Thou Great & Divine Remembrancer of The LORD JESUS
"A psalm of David to bring to remembrance" -Psalm 38 in the title.
This psalm, as well as the seventieth, is particularly marked in the title, and distinguished from every other; and it will be worth while to seek into the cause. A great light will be thrown upon it, if we connect with this title, the character of the great author, under whose inspiration David, as the penman, wrote it: I mean, that sweet and blessed office of the Holy Ghost, the Remembrancer of the Lord Jesus. "He shall teach you" (saith the Lord Jesus, when describing the blessed Spirit in His offices) "all things, and bring all things to your remembrance, whatsoever I have said unto you" John 14:26.
Now, if this psalm be found, on examination, to be speaking much of the person and character of Christ, ought it not, when read under the divine teaching of its Almighty Author, to act as a psalm to bring to remembrance, how Jesus thus suffered, thus groaned, bled, and died for His people? He it was, as this psalm represents, whose lovers and friends stood aloof from Him, in His sorrows; for in the trying hour, all His disciples forsook Him and fled: and He was the only person of whom it could be said, that as a deaf man who heard not, and as a dumb man who opened not his mouth, so Jesus stood, as a lamb before her shearers, when in the hall of Pilate, He was accused and condemned without opening His mouth.

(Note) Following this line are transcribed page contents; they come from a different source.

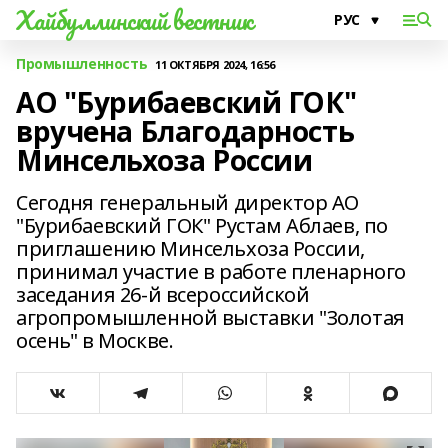
Хайбуллинский вестник
Промышленность
11 ОКТЯБРЯ 2024, 16:56
АО "Бурибаевский ГОК"
вручена Благодарность
Минсельхоза России
Сегодня генеральный директор АО
"Бурибаевский ГОК" Рустам Аблаев, по
приглашению Минсельхоза России,
принимал участие в работе пленарного
заседания 26-й всероссийской
агропромышленной выставки "Золотая
осень" в Москве.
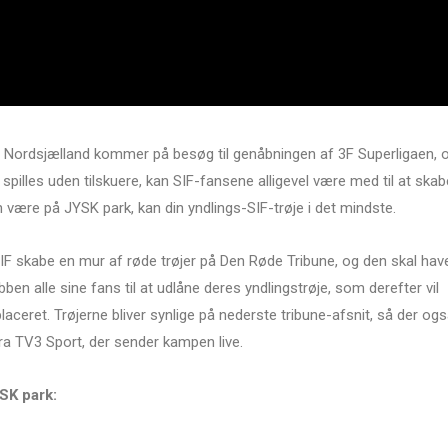
C Nordsjælland kommer på besøg til genåbningen af 3F Superligaen, 
pilles uden tilskuere, kan SIF-fansene alligevel være med til at skab
n være på JYSK park, kan din yndlings-SIF-trøje i det mindste.
 skabe en mur af røde trøjer på Den Røde Tribune, og den skal hav
en alle sine fans til at udlåne deres yndlingstrøje, som derefter vil
aceret. Trøjerne bliver synlige på nederste tribune-afsnit, så der og
ra TV3 Sport, der sender kampen live.
SK park:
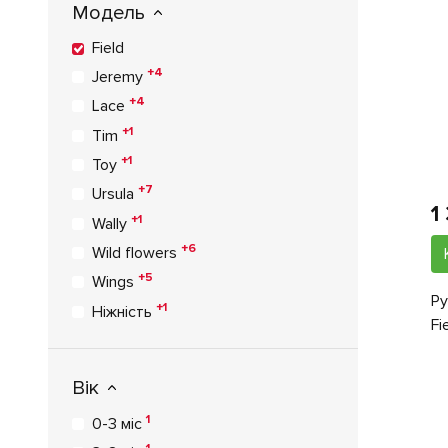
Модель
Field
+4
Jeremy
+4
Lace
+1
Tim
+1
Toy
+7
Ursula
1
+1
Wally
+6
Wild flowers
+5
Wings
Ру
+1
Ніжність
Fi
Вік
1
0-3 міс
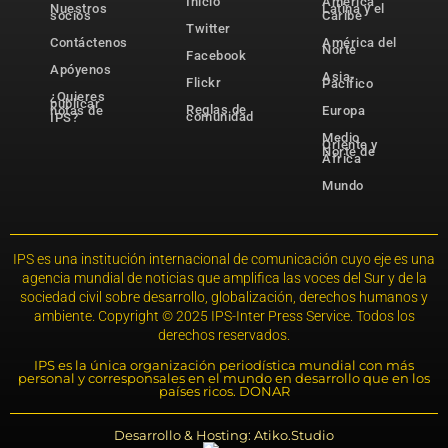
Inicio
América
Nuestros
Latina y el
socios
Caribe
Twitter
Contáctenos
América del
Norte
Facebook
Apóyenos
Asia-
Flickr
Pacífico
¿Quieres
publicar
Reglas de
notas de
Europa
comunidad
IPS?
Medio
Oriente y
Norte de
África
Mundo
IPS es una institución internacional de comunicación cuyo eje es una
agencia mundial de noticias que amplifica las voces del Sur y de la
sociedad civil sobre desarrollo, globalización, derechos humanos y
ambiente. Copyright © 2025 IPS-Inter Press Service. Todos los
derechos reservados.
IPS es la única organización periodística mundial con más
personal y corresponsales en el mundo en desarrollo que en los
países ricos. DONAR
Desarrollo & Hosting: Atiko.Studio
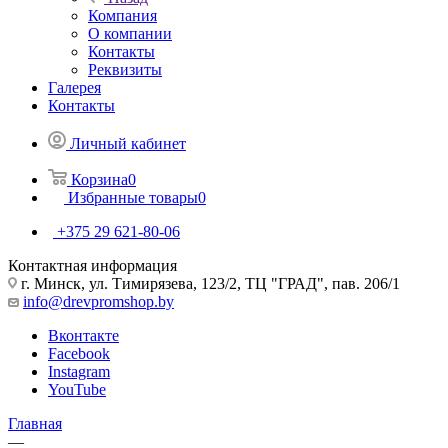
Компания
О компании
Контакты
Реквизиты
Галерея
Контакты
Личный кабинет
Корзина
0
Избранные товары
0
+375 29 621-80-06
Контактная информация
г. Минск, ул. Тимирязева, 123/2, ТЦ "ГРАД", пав. 206/1
info@drevpromshop.by
Вконтакте
Facebook
Instagram
YouTube
Главная
—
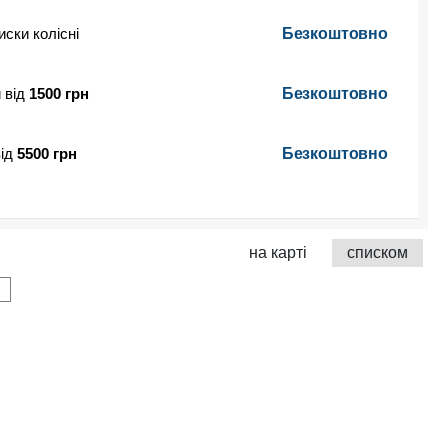
иски колісні
Безкоштовно
 від
1500 грн
Безкоштовно
від
5500 грн
Безкоштовно
на карті
списком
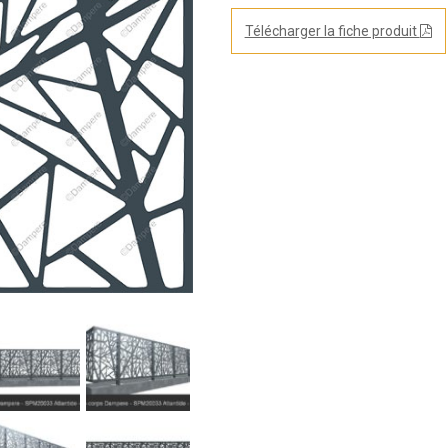
Télécharger la fiche produit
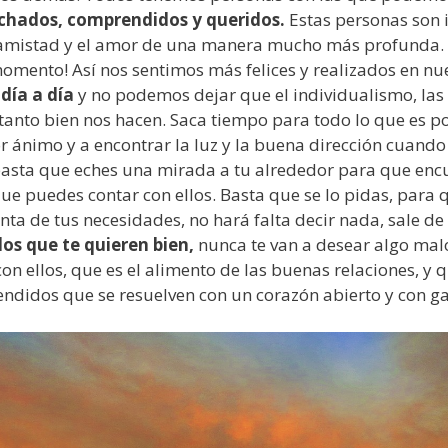
chados, comprendidos y queridos.
Estas personas son 
la amistad y el amor de una manera mucho más profunda.
omento! Así nos sentimos más felices y realizados en nu
día a día
y no podemos dejar que el individualismo, las
tanto bien nos hacen. Saca tiempo para todo lo que es pos
or ánimo y a encontrar la luz y la buena dirección cuand
asta que eches una mirada a tu alrededor para que encu
que puedes contar con ellos. Basta que se lo pidas, para
enta de tus necesidades, no hará falta decir nada, sale de
los que te quieren bien,
nunca te van a desear algo malo
on ellos, que es el alimento de las buenas relaciones, y
endidos que se resuelven con un corazón abierto y con g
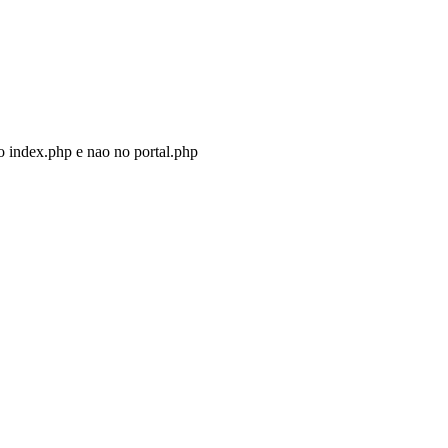
o index.php e nao no portal.php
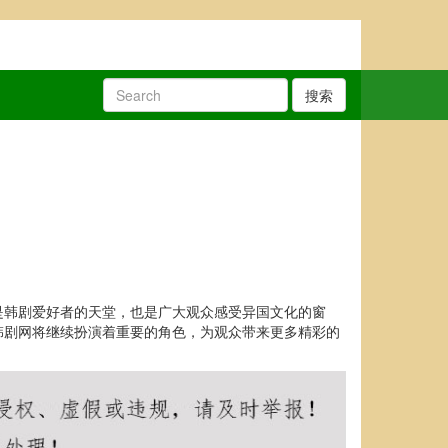
搜索
是韩剧爱好者的天堂，也是广大观众感受异国文化的窗
韩剧网将继续扮演着重要的角色，为观众带来更多精彩的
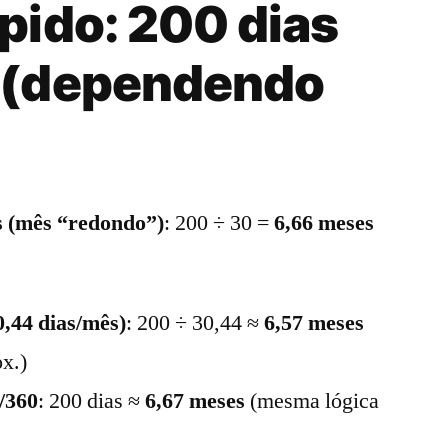
pido: 200 dias
 (dependendo
s (mês “redondo”)
: 200 ÷ 30 =
6,66 meses
0,44 dias/mês)
: 200 ÷ 30,44 ≈
6,57 meses
x.)
/360
: 200 dias ≈
6,67 meses
(mesma lógica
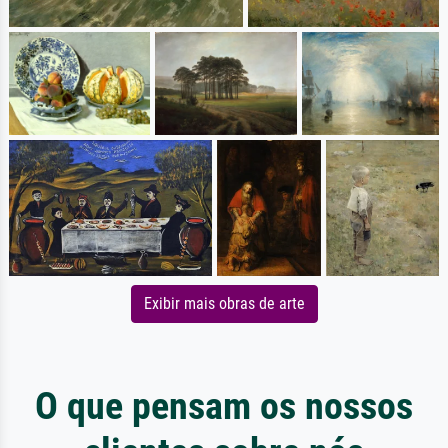
Exibir mais obras de arte
O que pensam os nossos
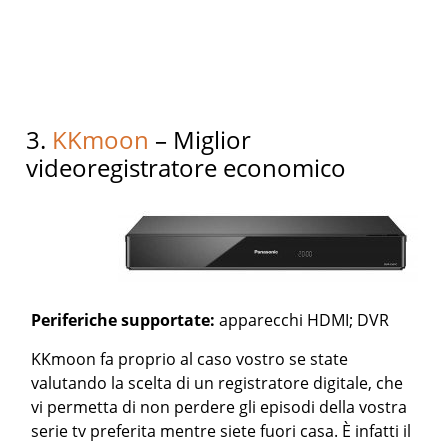
3.
KKmoon
– Miglior
videoregistratore economico
Periferiche supportate:
apparecchi HDMI; DVR
KKmoon fa proprio al caso vostro se state
valutando la scelta di un registratore digitale, che
vi permetta di non perdere gli episodi della vostra
serie tv preferita mentre siete fuori casa. È infatti il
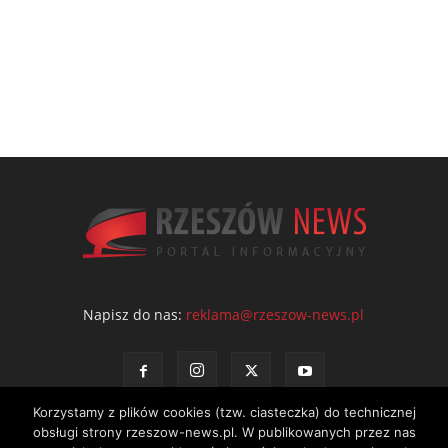
Napisz do nas:
reklama@rzeszow-news.pl
Korzystamy z plików cookies (tzw. ciasteczka) do technicznej
obsługi strony rzeszow-news.pl. W publikowanych przez nas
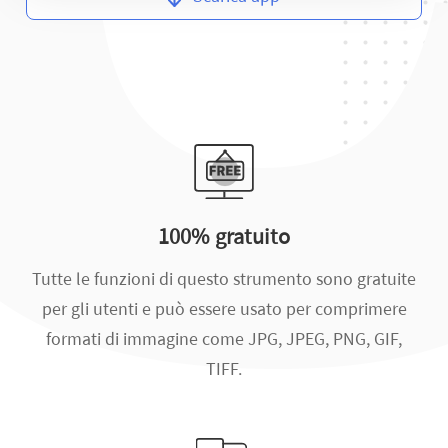
100% gratuito
Tutte le funzioni di questo strumento sono gratuite
per gli utenti e può essere usato per comprimere
formati di immagine come JPG, JPEG, PNG, GIF,
TIFF.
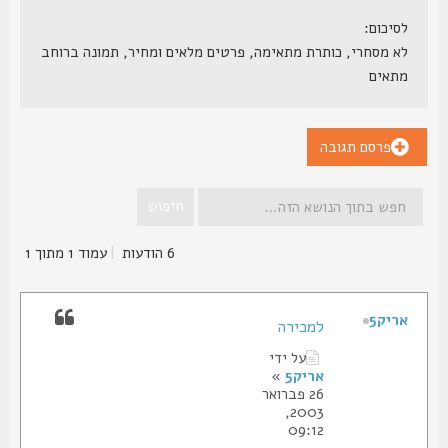
לסיכום:
לא מסחרי, כותרת מתאימה, פרטים מלאים ומחיר, תמונה ברוחב
מתאים
פרסם תגובה
6 הודעות
|
עמוד
1
מתוך
1
אריק5
למכירה
על ידי
אריק5
»
26 פברואר
2003,
09:12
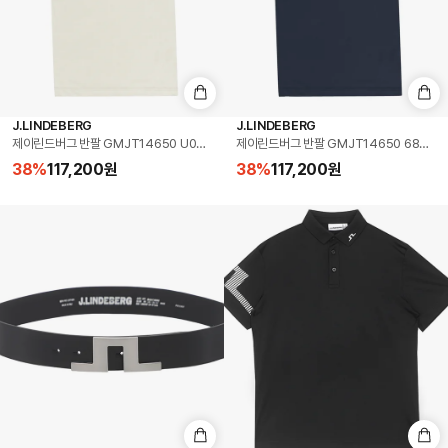
J.LINDEBERG
J.LINDEBERG
제이린드버그 반팔 GMJT14650 U029 히스 폴로 골프 남성반팔티
제이린드버그 반팔 GMJT14650 6855 
38
%
117,200
원
38
%
117,200
원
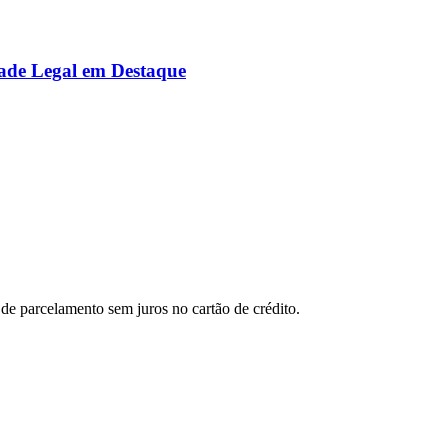
ade Legal em Destaque
de parcelamento sem juros no cartão de crédito.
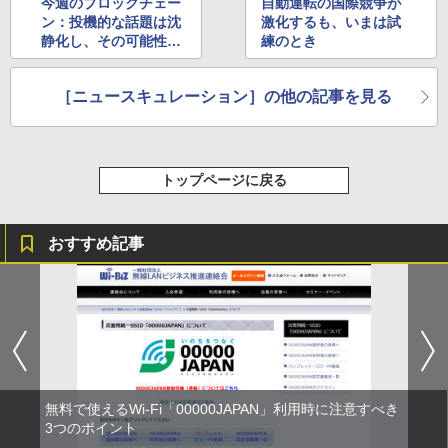
今週のブロックチェー
自動運転の国際競争が
ン：投機的な話題は沈
激化するも、いまは試
静化し、その可能性と
練のとき
課題の議論が進む
［ニュースキュレーション］の他の記事を見る
トップページに戻る
おすすめ記事
無料で使えるWi-Fi「00000JAPAN」利用時に注意すべき
3つのポイント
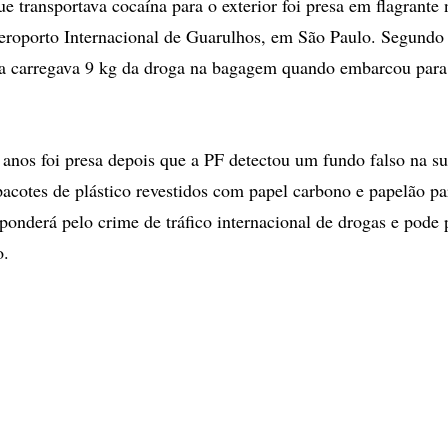
e transportava cocaína para o exterior foi presa em flagrante
Aeroporto Internacional de Guarulhos, em São Paulo. Segundo 
la carregava 9 kg da droga na bagagem quando embarcou par
anos foi presa depois que a PF detectou um fundo falso na s
pacotes de plástico revestidos com papel carbono e papelão pa
sponderá pelo crime de tráfico internacional de drogas e pode 
o.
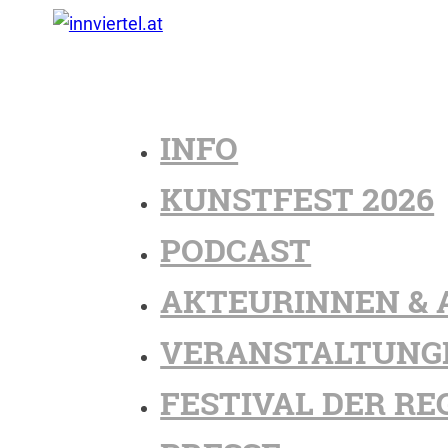
INFO
KUNSTFEST 2026
PODCAST
AKTEURINNEN & 
VERANSTALTUNG
FESTIVAL DER RE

If then the great design of this psalm is to bring to remembrance the Redeemer, in those solemn seasons; shall we make application of the contents of it to David, king of Israel, and overlook David's Lord? Oh! Thou great and divine Remembrancer of the Lord Jesus! I beseech Thee, Thou matchless Instructor! To cause every thing, and every incident, to call my poor forgetful heart to remember its Lord!
Lord, I blush to think how men of the world feel interested in the most minute concerns of the histories of any characters of supposed eminence, which in former ages have lived among them; every memorandum of them that can be gathered, is treasured up with more avidity than gold: if a letter, or the hand-writing can be found, how they expressed themselves, or how their hours were engaged, with all, or any of the little events which marked their lives; Oh! what attention it gains in the world! But, as if to shew their indiffercnce to Him, who, strictly speaking, is the only one worthy regard, what heart is alive to the ever blessed Jesus? Do Thou, I beseech Thee, Thou eternal Spirit, in this gracious office of Thine, as the Remembrancer of my Lord, make this psalm, as oft as I read it, a psalm to bring Jesus to remembrance in all His endearments: and also cause all Thy sacred word to minister to this one great end!
Here let me learn a lesson from men of the world; and while they feel rapture in the memorandums and reliques of poor sinners, whose places know them no more; let my soul delight in the views His sacred word affords concerning Jesus. 'Thus Jesus spake,' I would say: and 'thus He stood;' and 'thus He was encircled by the astonished multitude, who witnessed the gracious words which proceeded out of His mouth.' Every incident then in His divine life, will be as a psalm to bring to remembrance; and I shall enjoy a thousand things, when the Holy Ghost, as His Remembrancer, brings them forth to view, which, without His gracious office and word, would be lost to my poor forgetful mind.